本発明の技術分野は、生化学的な微生物分析、特に細菌の検出と同定である。
腸内細菌のような病原菌、特にグラム陰性細菌は毎年多くの疾患、流行病、その他の原因となる。
大腸菌(エシェリキア・コリ)という種は、消化管において最も優勢的な好気性の種である。しかしながら、水中の前記細菌の存在は糞便の混入の指示となり、特定の菌株は病原性であり、腹膜、胆管、虫垂、又は生殖器の化膿の原因となる。

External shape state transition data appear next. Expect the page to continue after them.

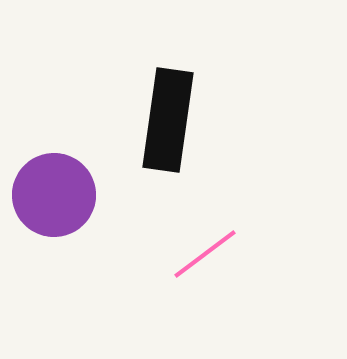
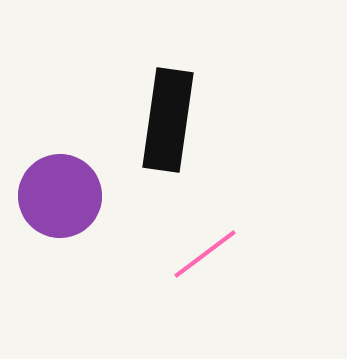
purple circle: moved 6 px right, 1 px down
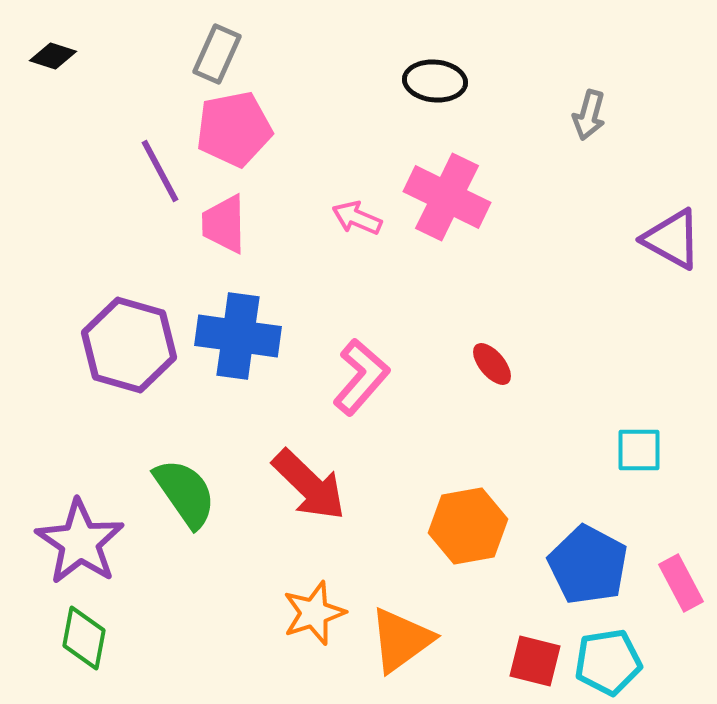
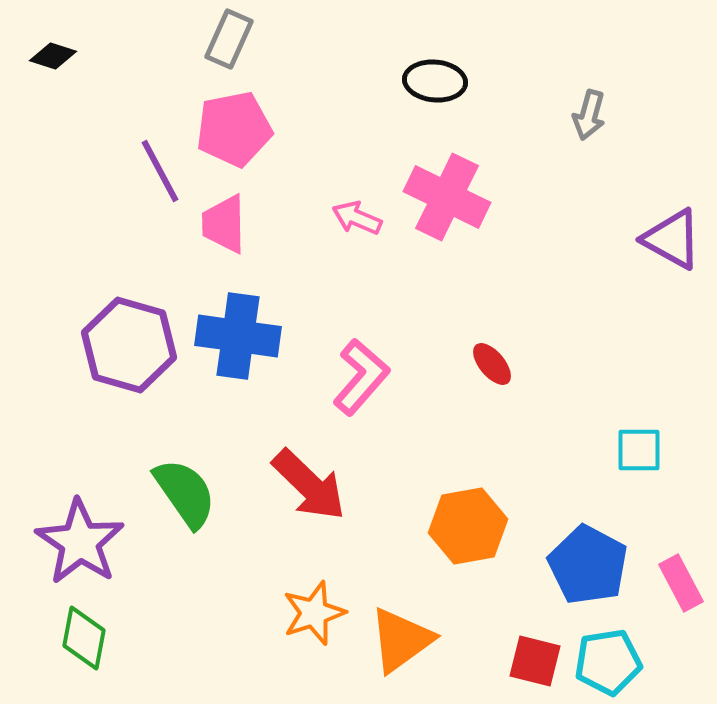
gray rectangle: moved 12 px right, 15 px up
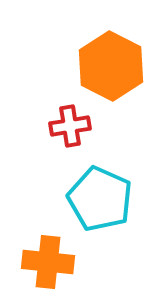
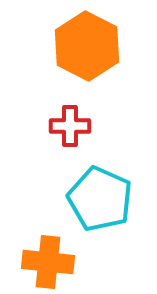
orange hexagon: moved 24 px left, 20 px up
red cross: rotated 9 degrees clockwise
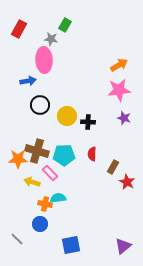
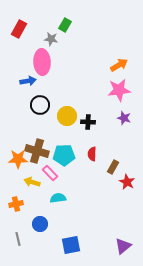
pink ellipse: moved 2 px left, 2 px down
orange cross: moved 29 px left; rotated 24 degrees counterclockwise
gray line: moved 1 px right; rotated 32 degrees clockwise
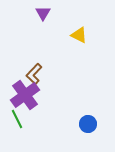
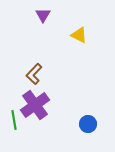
purple triangle: moved 2 px down
purple cross: moved 10 px right, 10 px down
green line: moved 3 px left, 1 px down; rotated 18 degrees clockwise
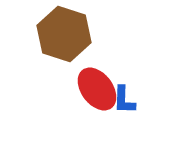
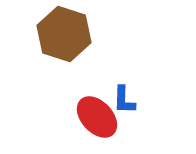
red ellipse: moved 28 px down; rotated 6 degrees counterclockwise
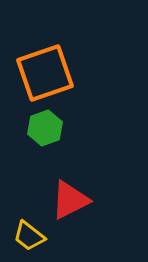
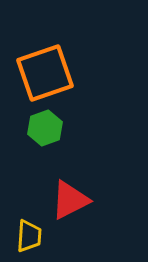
yellow trapezoid: rotated 124 degrees counterclockwise
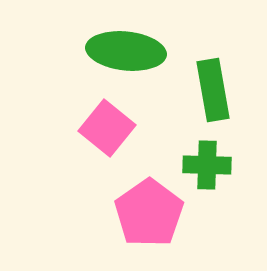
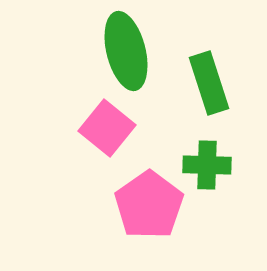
green ellipse: rotated 70 degrees clockwise
green rectangle: moved 4 px left, 7 px up; rotated 8 degrees counterclockwise
pink pentagon: moved 8 px up
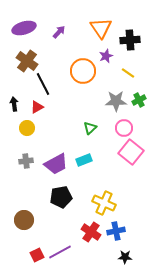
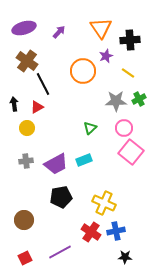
green cross: moved 1 px up
red square: moved 12 px left, 3 px down
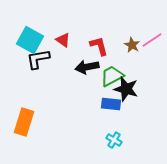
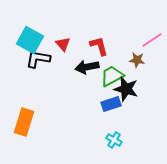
red triangle: moved 4 px down; rotated 14 degrees clockwise
brown star: moved 5 px right, 15 px down; rotated 21 degrees counterclockwise
black L-shape: rotated 20 degrees clockwise
blue rectangle: rotated 24 degrees counterclockwise
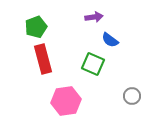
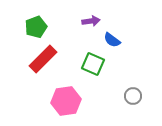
purple arrow: moved 3 px left, 4 px down
blue semicircle: moved 2 px right
red rectangle: rotated 60 degrees clockwise
gray circle: moved 1 px right
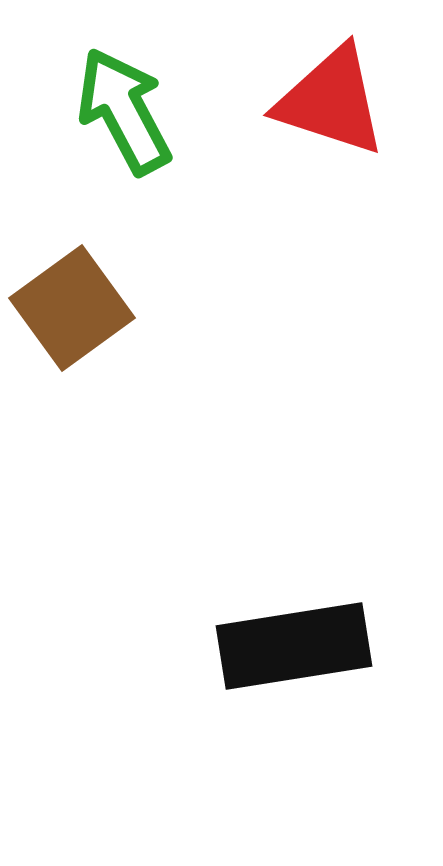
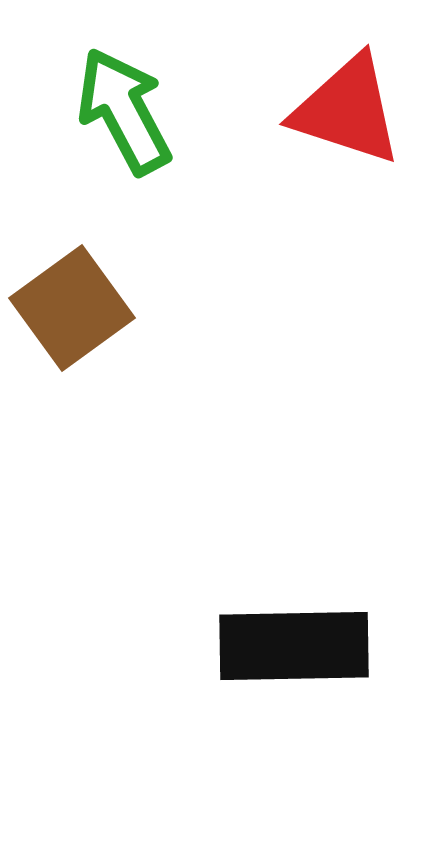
red triangle: moved 16 px right, 9 px down
black rectangle: rotated 8 degrees clockwise
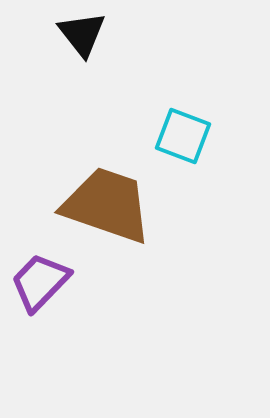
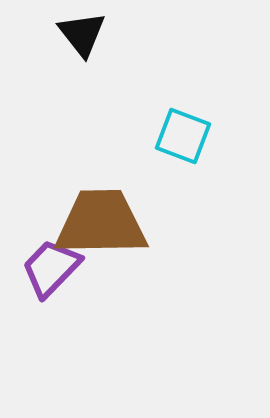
brown trapezoid: moved 6 px left, 18 px down; rotated 20 degrees counterclockwise
purple trapezoid: moved 11 px right, 14 px up
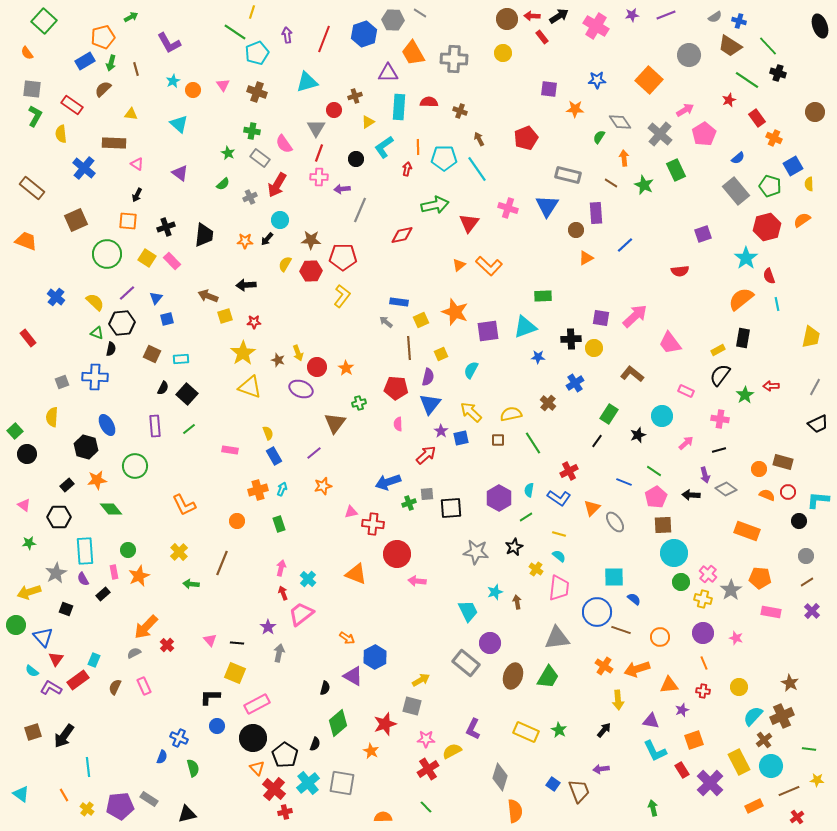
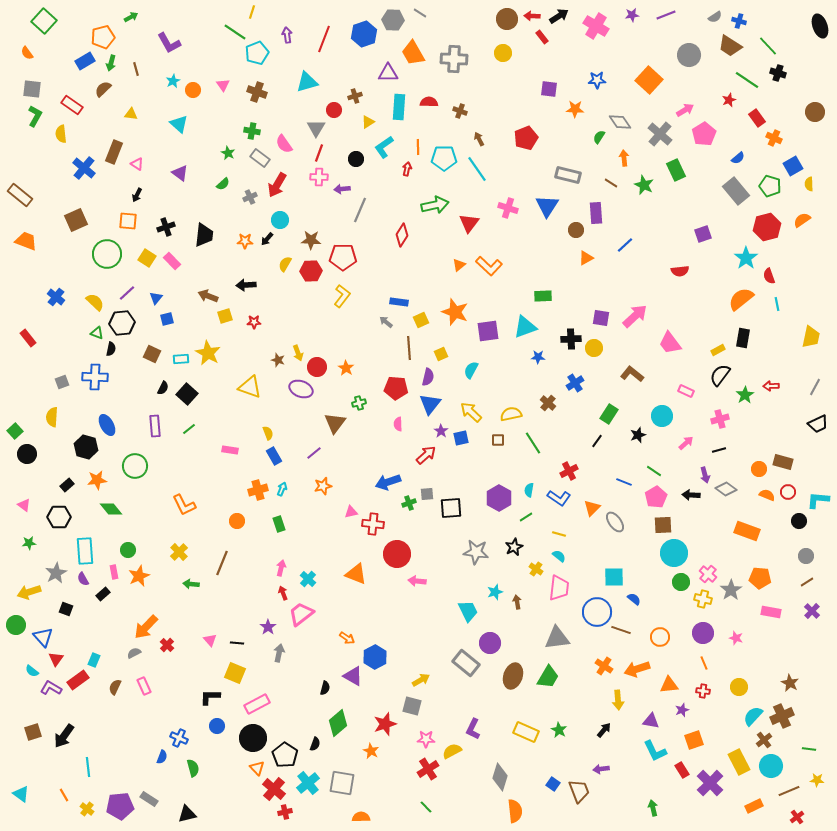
brown rectangle at (114, 143): moved 9 px down; rotated 70 degrees counterclockwise
brown rectangle at (32, 188): moved 12 px left, 7 px down
red diamond at (402, 235): rotated 45 degrees counterclockwise
yellow star at (243, 353): moved 35 px left; rotated 10 degrees counterclockwise
pink cross at (720, 419): rotated 24 degrees counterclockwise
orange semicircle at (383, 817): moved 22 px left
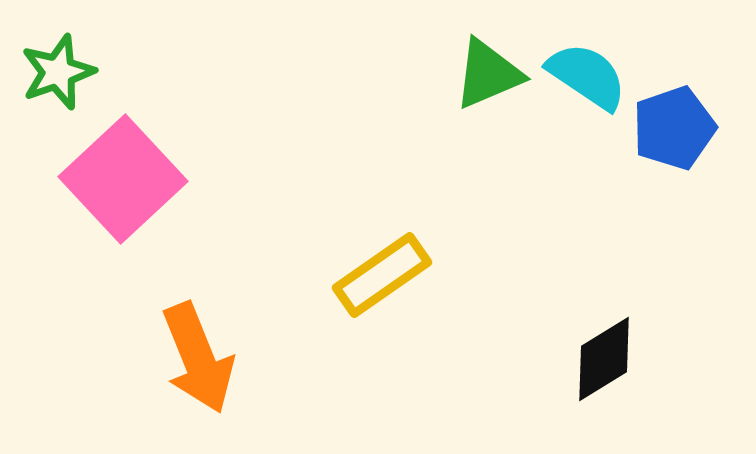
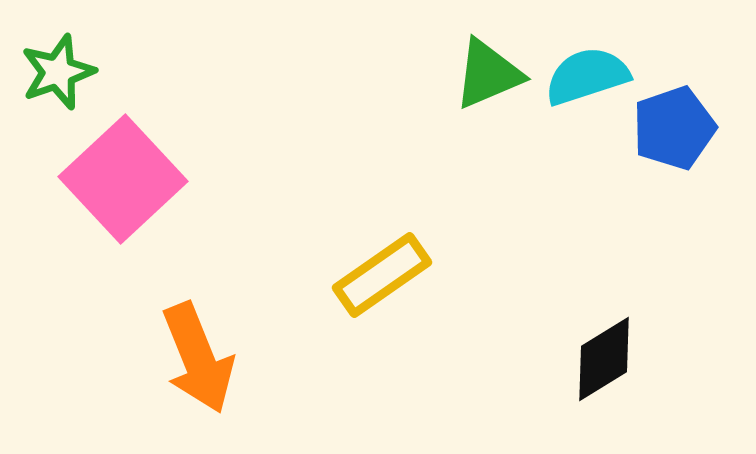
cyan semicircle: rotated 52 degrees counterclockwise
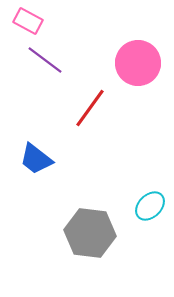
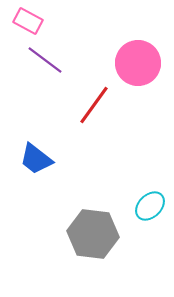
red line: moved 4 px right, 3 px up
gray hexagon: moved 3 px right, 1 px down
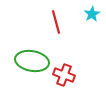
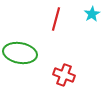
red line: moved 3 px up; rotated 30 degrees clockwise
green ellipse: moved 12 px left, 8 px up
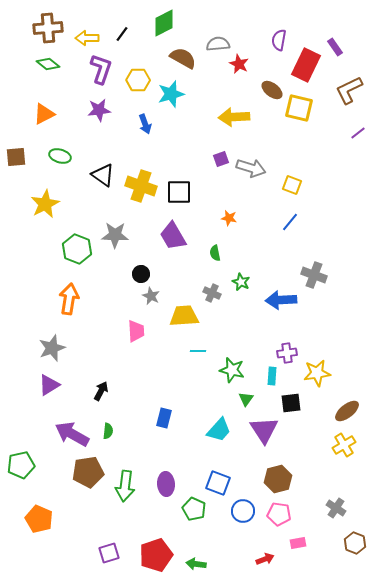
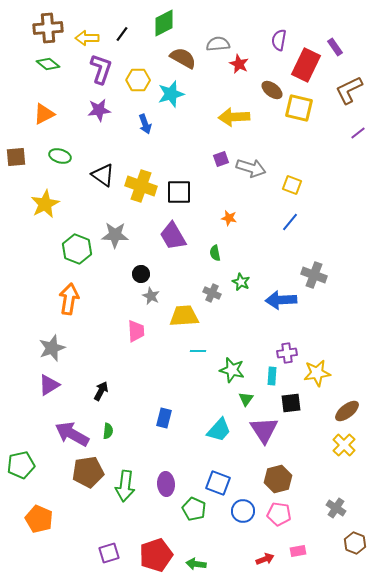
yellow cross at (344, 445): rotated 15 degrees counterclockwise
pink rectangle at (298, 543): moved 8 px down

大腸菌の早期の特異的な検出は、治療に関して、汚染除去、その他の適切な解決法を提案することを可能にする。
この検出は、検出することが求められる細菌の酵素活性等の標的代謝活性とされる代謝に特異的な基質を含む検出培地の使用に特に基づくことができ、すなわち基質の選択を介して、反応があるか否かに応じて、微生物の性質を特徴づけることが可能である。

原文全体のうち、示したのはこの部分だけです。